Line 234: The results of the sensory analysis were not presented, so this statement is speculative and should be deleted.

- Strain cultures were not eligible for IRB approval

 

Lines 346-347: Again, the data presented were conducted in culture medium and strains may not represent the expected activity in the final product (doenjang).

- As, the main ingredient of the TSB medium used for bacterial isolation was soybean, and it is expected that the enzyme activity will appear in soybean fermented foods(Doenjang) using the selected strain. Not all possibilities could be investigated at the strain screening stage.

 

Figure 1 needs to be modified, the caption should be placed below to avoid overlapping text.

- Modified Figure 1

Round 2

Reviewer 1 Report

Check the abbreviations and compound names once more.

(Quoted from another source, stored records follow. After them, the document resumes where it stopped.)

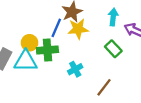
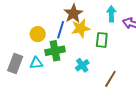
yellow circle: (30, 43) -> (38, 34), moved
green rectangle: (113, 49) -> (102, 40), moved, turned 56
cyan triangle: (26, 61) -> (36, 63), size x0.6

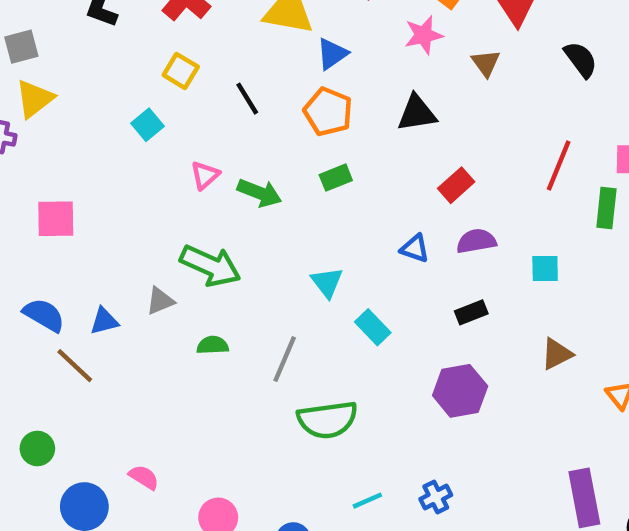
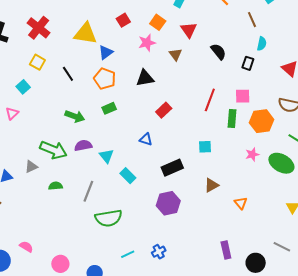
pink triangle: (205, 175) -> (12, 113), moved
purple semicircle: (476, 241) -> (83, 146), moved
black rectangle: (471, 312) -> (172, 168), size x1.5
purple rectangle: (584, 498) -> (226, 250), size x0.7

TSB first appears on line 76, but it is explained on line 106. Do not use capital letters in retention time (line 151). GABA is expleined repeatedly and gamma should be written with a Greek letter (lines 64,196). Correct Doenjang on lines 263-264.

Author Response

  • Revised according to your kind comments

Reviewer 3 Report

The authors improved the quality of the manuscript but did not answer all my questions.

 

e.g. I asked for a more descriptive abstract reporting the main numerical data (percentages, levels, concentrations etc.) and it was not done.

 

However, the main criticisms of the work remain given by the fact that the authors speak of strains without having carried out a molecular strain typing. Furthermore, they have not entered the accession numbers of deposit on Genebank.

Author Response

  • Revised according to your kind comments
  • In response to the second comment, 16s rRNA sequencing was performed to identify strains isolated from Doenjang, and the sequences were analyzed using the Genebank database as reference sequence. There is no Genebank accession number because nucleotide sequences other than the 16s rRNA gene for identification were not analyzed. The molecular strain typing you requested is what we will do in the future for commercialization.

Reviewer 4 Report

The authors adequately addressed my questions raised during the review of the paper. Thus, I believe the paper can now be considered for publication.